La si confonde facilmente con Mrs Marple, che ha interpretato in Assassinio allo specchio, coi personaggi della Christie, con Agatha stessa, per le atmosfere in cui si è sempre mossa, al gusto di tè con retrogusto di arsenico e vecchi merletti ingialliti come i capelli delle signore impiccione. Eppure il personaggio più riuscito, tra i diversi delle trame gialle che ha interpretato è stato quello provocante e sopra le righe, fin dal nome, di Salomè Otterbourne in Assassinio sul Nilo. Un film che l’ha vista dentro un cast di stelle algide e strepitose: David Niven, Maggie Smith, Bette Davis, persino Mia Farrow.
Se lo humor grigio fumo di Londra e l’aplomb servito coi pasticcini sono percepiti e disseminati in tutta la luminosa carriera artistica di Angela Lansbury, la sua componente fantasy e fantasmagorica è acquattata solo in alcuni preziosi lavori.
Per cominciare nella seconda pellicola della sua vita, è stata una Sibilla, Sybil, la fanciulla che si strazia per il Narciso affogato nel suo viso marcescente: Dorian Gray, in una storia che più sinistra e fantastica di così si muore, è il caso di dirlo.
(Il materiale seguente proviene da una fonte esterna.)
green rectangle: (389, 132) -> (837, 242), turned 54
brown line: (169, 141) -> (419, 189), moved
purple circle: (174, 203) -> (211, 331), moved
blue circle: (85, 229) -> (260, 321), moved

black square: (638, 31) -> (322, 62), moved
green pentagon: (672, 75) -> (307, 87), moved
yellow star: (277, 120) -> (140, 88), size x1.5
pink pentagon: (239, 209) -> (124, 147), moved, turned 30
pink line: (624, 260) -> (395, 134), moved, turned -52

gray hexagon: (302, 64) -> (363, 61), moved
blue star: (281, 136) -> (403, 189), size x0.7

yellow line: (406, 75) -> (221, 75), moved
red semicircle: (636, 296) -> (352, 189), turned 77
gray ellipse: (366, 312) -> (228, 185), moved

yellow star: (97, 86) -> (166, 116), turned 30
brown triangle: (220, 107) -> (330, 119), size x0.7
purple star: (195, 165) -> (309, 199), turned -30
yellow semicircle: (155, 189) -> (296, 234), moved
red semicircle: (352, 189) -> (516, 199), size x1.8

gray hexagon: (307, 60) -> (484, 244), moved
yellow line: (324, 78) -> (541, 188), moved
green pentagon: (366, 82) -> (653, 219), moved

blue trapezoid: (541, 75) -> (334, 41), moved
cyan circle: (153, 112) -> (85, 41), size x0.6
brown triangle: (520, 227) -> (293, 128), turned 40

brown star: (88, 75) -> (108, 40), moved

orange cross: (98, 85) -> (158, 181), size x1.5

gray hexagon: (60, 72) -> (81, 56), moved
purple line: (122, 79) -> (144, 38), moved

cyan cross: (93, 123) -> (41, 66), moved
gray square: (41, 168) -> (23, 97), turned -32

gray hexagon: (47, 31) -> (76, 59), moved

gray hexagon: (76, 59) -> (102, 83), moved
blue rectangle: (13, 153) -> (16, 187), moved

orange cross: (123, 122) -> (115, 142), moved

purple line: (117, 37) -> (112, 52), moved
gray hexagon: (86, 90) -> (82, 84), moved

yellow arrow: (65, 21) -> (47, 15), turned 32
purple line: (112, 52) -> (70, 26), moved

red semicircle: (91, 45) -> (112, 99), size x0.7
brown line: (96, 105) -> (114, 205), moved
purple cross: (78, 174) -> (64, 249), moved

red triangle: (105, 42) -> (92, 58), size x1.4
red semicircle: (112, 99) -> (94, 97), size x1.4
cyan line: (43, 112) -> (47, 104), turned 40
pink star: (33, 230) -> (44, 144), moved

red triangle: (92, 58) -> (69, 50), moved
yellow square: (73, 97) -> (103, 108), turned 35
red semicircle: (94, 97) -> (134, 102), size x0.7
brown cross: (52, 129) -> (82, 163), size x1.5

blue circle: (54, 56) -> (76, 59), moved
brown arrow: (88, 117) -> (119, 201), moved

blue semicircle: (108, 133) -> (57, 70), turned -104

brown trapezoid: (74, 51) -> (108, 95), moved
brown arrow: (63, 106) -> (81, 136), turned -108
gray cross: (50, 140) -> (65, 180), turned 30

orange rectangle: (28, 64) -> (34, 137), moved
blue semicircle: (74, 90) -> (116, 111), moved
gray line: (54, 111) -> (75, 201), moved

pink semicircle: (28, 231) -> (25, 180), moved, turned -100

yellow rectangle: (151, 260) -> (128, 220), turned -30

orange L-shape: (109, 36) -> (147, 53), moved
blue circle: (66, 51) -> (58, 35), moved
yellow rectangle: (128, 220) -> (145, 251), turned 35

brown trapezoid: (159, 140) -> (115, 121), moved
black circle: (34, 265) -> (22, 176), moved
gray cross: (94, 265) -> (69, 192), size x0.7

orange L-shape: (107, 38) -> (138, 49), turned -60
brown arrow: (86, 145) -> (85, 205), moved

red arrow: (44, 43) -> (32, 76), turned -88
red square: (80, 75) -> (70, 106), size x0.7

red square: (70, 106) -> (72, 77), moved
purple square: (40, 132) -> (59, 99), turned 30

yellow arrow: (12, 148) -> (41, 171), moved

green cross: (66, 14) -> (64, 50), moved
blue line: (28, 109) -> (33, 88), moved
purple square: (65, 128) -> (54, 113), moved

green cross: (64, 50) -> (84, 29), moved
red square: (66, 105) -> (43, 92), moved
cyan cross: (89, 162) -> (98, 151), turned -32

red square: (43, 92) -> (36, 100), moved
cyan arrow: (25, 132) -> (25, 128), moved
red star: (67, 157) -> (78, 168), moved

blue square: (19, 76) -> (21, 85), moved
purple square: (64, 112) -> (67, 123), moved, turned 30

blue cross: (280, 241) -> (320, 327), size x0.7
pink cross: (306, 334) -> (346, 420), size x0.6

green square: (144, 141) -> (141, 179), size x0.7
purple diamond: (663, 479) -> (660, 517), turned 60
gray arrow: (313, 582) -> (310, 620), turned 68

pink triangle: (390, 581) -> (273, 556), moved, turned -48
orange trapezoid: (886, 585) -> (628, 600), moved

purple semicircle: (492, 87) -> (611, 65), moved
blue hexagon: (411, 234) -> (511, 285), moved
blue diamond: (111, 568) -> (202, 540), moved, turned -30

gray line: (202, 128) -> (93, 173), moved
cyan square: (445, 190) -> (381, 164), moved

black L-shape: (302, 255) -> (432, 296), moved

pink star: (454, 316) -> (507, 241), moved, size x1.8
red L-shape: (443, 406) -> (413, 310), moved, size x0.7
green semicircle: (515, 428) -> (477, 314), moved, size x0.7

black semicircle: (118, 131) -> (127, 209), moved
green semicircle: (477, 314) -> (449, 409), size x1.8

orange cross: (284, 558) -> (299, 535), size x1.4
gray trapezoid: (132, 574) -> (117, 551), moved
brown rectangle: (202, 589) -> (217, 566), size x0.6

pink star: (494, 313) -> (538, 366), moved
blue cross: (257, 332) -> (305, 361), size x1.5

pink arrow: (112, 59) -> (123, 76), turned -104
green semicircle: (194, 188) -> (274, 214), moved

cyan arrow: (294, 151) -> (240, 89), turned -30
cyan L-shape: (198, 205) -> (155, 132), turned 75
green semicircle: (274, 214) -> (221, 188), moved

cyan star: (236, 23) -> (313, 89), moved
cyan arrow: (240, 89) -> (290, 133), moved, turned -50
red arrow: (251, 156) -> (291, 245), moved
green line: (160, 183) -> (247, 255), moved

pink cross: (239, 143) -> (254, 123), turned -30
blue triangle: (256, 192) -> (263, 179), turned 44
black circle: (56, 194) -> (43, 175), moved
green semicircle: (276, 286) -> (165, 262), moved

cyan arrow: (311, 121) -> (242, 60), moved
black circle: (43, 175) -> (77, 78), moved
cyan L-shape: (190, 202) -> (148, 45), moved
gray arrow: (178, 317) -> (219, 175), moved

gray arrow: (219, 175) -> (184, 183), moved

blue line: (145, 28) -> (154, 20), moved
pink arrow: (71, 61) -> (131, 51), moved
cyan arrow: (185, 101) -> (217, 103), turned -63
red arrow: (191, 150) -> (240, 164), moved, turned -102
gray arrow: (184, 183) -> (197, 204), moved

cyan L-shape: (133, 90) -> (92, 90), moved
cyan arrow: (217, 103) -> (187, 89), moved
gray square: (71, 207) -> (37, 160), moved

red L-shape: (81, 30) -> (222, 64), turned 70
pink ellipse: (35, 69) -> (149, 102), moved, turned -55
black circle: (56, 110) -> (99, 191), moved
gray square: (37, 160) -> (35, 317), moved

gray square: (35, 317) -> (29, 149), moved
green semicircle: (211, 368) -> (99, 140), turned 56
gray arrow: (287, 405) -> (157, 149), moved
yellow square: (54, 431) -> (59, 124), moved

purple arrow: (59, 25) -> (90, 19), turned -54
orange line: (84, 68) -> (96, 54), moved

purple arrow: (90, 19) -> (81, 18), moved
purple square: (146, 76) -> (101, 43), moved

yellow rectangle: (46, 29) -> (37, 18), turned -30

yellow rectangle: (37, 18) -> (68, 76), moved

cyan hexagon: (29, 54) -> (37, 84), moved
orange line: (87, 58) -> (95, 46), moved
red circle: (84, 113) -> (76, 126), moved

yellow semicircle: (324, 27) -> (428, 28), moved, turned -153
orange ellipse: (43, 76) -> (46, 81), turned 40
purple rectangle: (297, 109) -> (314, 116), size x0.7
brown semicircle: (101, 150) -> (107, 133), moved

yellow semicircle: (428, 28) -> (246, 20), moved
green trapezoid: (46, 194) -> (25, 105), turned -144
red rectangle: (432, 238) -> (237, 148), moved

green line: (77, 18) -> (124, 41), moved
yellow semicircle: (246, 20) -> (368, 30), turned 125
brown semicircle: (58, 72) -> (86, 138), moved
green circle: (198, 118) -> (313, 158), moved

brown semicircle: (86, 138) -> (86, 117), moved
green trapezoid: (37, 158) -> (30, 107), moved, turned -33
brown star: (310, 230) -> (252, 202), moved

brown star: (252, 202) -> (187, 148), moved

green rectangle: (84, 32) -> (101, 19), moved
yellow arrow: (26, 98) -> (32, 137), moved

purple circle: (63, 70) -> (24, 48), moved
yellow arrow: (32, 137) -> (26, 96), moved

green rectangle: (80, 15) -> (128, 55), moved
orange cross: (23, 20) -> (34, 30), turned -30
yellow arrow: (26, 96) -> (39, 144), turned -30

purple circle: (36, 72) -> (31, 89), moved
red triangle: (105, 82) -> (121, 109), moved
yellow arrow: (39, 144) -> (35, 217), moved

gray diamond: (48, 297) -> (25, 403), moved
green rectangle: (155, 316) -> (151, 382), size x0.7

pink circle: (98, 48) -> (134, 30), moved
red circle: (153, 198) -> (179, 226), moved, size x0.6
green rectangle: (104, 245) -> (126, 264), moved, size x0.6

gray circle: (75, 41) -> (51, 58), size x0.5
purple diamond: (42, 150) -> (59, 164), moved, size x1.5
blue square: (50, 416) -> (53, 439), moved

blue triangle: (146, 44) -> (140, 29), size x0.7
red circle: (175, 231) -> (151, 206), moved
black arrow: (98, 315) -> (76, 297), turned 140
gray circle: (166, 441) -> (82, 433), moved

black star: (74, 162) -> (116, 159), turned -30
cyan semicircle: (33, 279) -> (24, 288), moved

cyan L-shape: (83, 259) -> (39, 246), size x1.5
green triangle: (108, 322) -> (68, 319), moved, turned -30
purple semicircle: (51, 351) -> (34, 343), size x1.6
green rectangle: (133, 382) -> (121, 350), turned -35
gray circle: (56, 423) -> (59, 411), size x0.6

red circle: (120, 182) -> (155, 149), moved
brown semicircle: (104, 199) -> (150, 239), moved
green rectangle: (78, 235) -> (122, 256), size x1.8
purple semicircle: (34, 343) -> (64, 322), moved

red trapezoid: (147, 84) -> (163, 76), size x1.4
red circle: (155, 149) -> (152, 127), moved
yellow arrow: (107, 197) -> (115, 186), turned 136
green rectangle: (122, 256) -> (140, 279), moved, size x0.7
Sembra più giovane dei suoi vent’anni, eppure già arcaica, quasi atemporale, come lo sono le profetesse e le incantatrici di professione. La Lansbury ha sempre interpretato la madre o la facente funzione di madre (assistente, cameriera, baby sitter o care giver di altro genere) di gente appena più giovane di lei.
E anche quando è stata dichiaratamente strega, come nel film di Walt Disney del 1971 Pomi d’Ottone e Manici di scopa, e sul finale diventa inaspettatamente madre e moglie, si fatica ad associarla ad una alcova tiepida o a una cova di marmocchi. Il film di Disney è esemplare: Eglentine è apprendista stregona e già per questo ribalta un paradigma maschile, e lo è con qualche goffaggine ma molta determinazione, premurosa con gli orfani sfollati (lei stessa fuggi, bambina, dai bombardamenti di Londra) ma senza salamelecchi.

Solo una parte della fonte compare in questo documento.